We also find structural nuances between 'preocupar' and 'preocuparse', and 'preocuparse' and 'preocuparse', among others. In this sense, 'me preocupa el examen' and 'me preocupa el examen' are not equivalent: in the first, the stimulus ('the exam') is external; in the second, the speaker initiates the process. The change of pronoun is not anecdotal, but rather corresponds to a change in syntactic pattern.
All of this has practical effects. Thus, while native speakers learn and use the patterns of each verb intuitively, for language learners the distinction is not always easy. For example, English speakers learning Catalan often find a structure like 'me gusta el café' difficult, because it reverses the roles with respect toAnd like coffeeNow, knowing that both sentences follow one of the three possible patterns, the difference ceases to be arbitrary: it is just another way of applying the same general principle.
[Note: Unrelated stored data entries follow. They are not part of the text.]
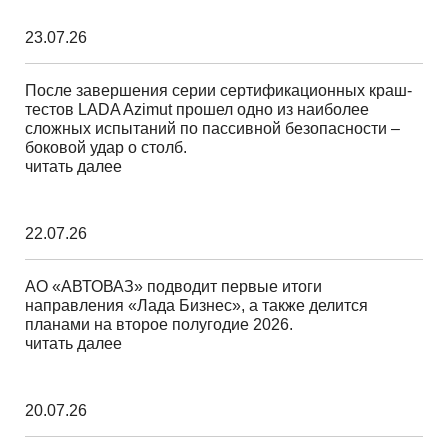
23.07.26
После завершения серии сертификационных краш-
тестов LADA Azimut прошел одно из наиболее
сложных испытаний по пассивной безопасности –
боковой удар о столб.
читать далее
22.07.26
АО «АВТОВАЗ» подводит первые итоги
направления «Лада Бизнес», а также делится
планами на второе полугодие 2026.
читать далее
20.07.26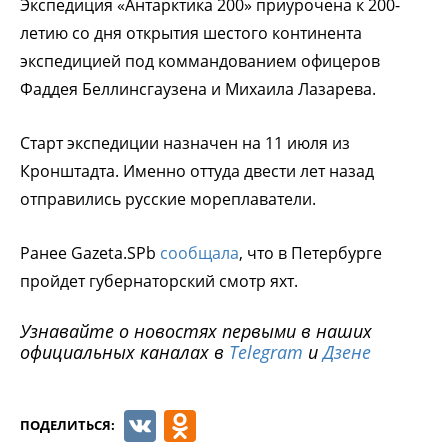
Экспедиция «Антарктика 200» приурочена к 200-
летию со дня открытия шестого континента
экспедицией под коммандованием офицеров
Фаддея Беллинсгаузена и Михаила Лазарева.
Старт экспедиции назначен на 11 июля из
Кронштадта. Именно оттуда двести лет назад
отправились русские мореплаватели.
Ранее Gazeta.SPb
сообщала
, что в Петербурге
пройдет губернаторский смотр яхт.
Узнавайте о новостях первыми в наших
официальных каналах в
Telegram
и
Дзене
VK
Odnoklassniki
ПОДЕЛИТЬСЯ: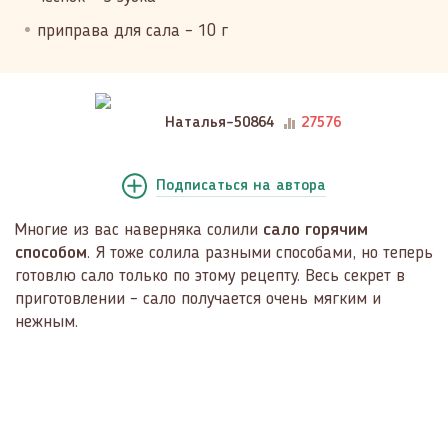
приправа для сала – 10 г
Наталья-50864
27576
Подписаться
на автора
Многие из вас наверняка солили
сало горячим
способом
. Я тоже солила разными способами, но теперь
готовлю сало только по этому рецепту. Весь секрет в
приготовлении – сало получается очень мягким и
нежным.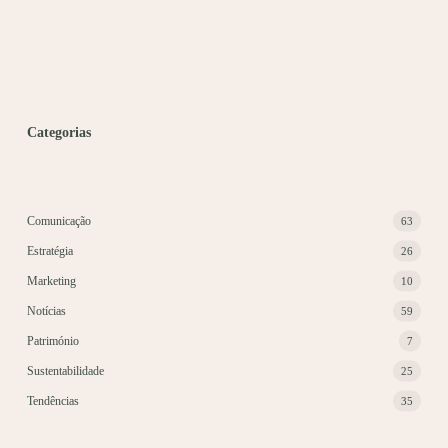
Categorias
Comunicação
63
Estratégia
26
Marketing
10
Notícias
59
Património
7
Sustentabilidade
25
Tendências
35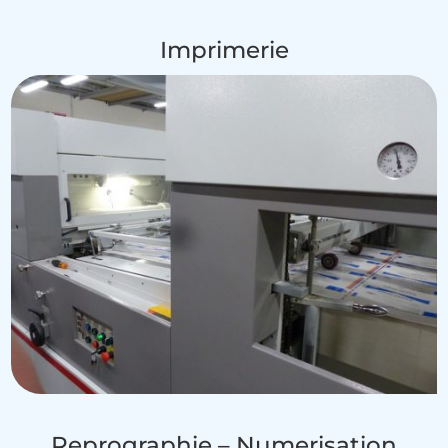
Imprimerie
Reprographie – Numerisation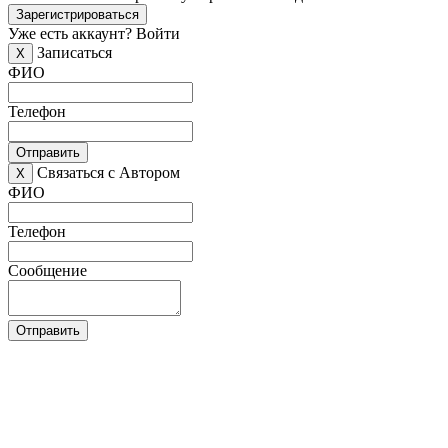
Зарегистрироваться
Уже есть аккаунт?
Войти
Записаться
X
ФИО
Телефон
Отправить
Связаться с Автором
X
ФИО
Телефон
Сообщение
Отправить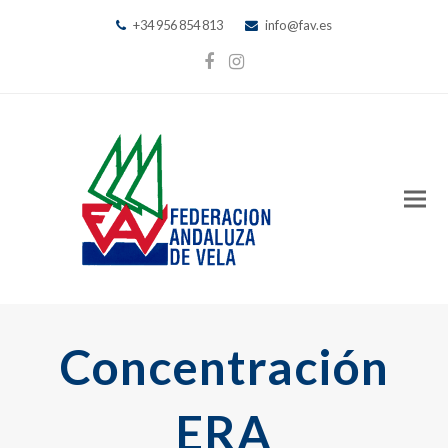
+34 956 854 813
info@fav.es
Facebook
Instagram
Concentración
ERA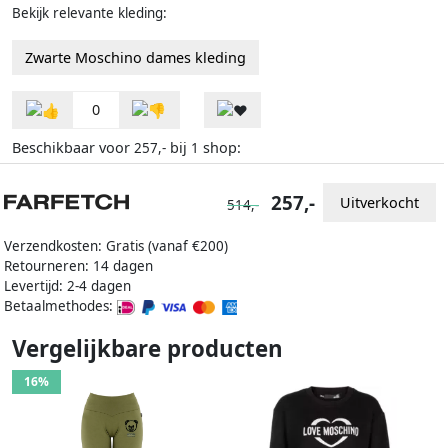
Bekijk relevante kleding:
Zwarte Moschino dames kleding
0
Beschikbaar voor
bij
shop:
257,-
1
257,-
Uitverkocht
514,-
Verzendkosten: Gratis (vanaf €200)
Retourneren: 14 dagen
Levertijd: 2-4 dagen
Betaalmethodes:
Vergelijkbare producten
16%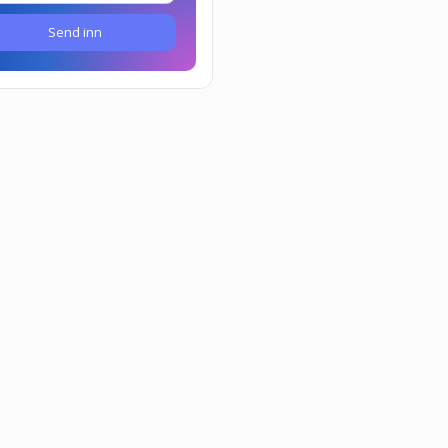
Send inn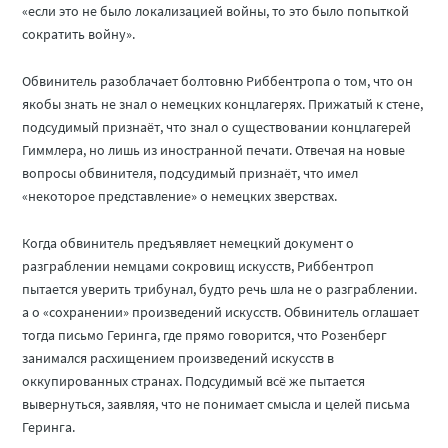
«если это не было локализацией войны, то это было попыткой
сократить войну».
Обвинитель разоблачает болтовню Риббентропа о том, что он
якобы знать не знал о немецких концлагерях. Прижатый к стене,
подсудимый признаёт, что знал о существовании концлагерей
Гиммлера, но лишь из иностранной печати. Отвечая на новые
вопросы обвинителя, подсудимый признаёт, что имел
«некоторое представление» о немецких зверствах.
Когда обвинитель предъявляет немецкий документ о
разграблении немцами сокровищ искусств, Риббентроп
пытается уверить трибунал, будто речь шла не о разграблении.
а о «сохранении» произведений искусств. Обвинитель оглашает
тогда письмо Геринга, где прямо говорится, что Розенберг
занимался расхищением произведений искусств в
оккупированных странах. Подсудимый всё же пытается
вывернуться, заявляя, что не понимает смысла и целей письма
Геринга.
Relationship between elements
It is necessary to understand, then, that grammar, more than a set of isolated rules, is a coherent system of relationships between the elements of a sentence. When we compare 'I like coffee',And like coffee', 'der Kaffee gefällt mir', 'libí se mi káva' either 'jeg liker kaffe'We observe variations of the same universal pattern.
In this framework, psychological verbs show how the same experience (to be afraid, to like, to annoy) can be grammatically ordered in diverse ways, but within the same system. Ultimately, behind everyday phrases like a simple 'I like coffee', there is a shared structure that reminds us that all languages allow us to say the same thing, although each does so in its own way.